**What is expected**
Once the pictures are set aside, copy the data below exactly as it stands.

**Records to process**
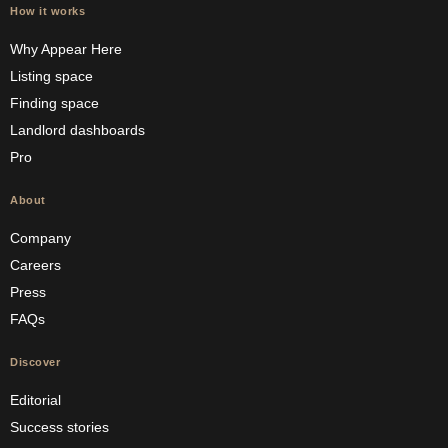
How it works
Why Appear Here
Listing space
Finding space
Landlord dashboards
Pro
About
Company
Careers
Press
FAQs
Discover
Editorial
Success stories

**Result below**
How it works
Why Appear Here
Listing space
Finding space
Landlord dashboards
Pro
About
Company
Careers
Press
FAQs
Discover
Editorial
Success stories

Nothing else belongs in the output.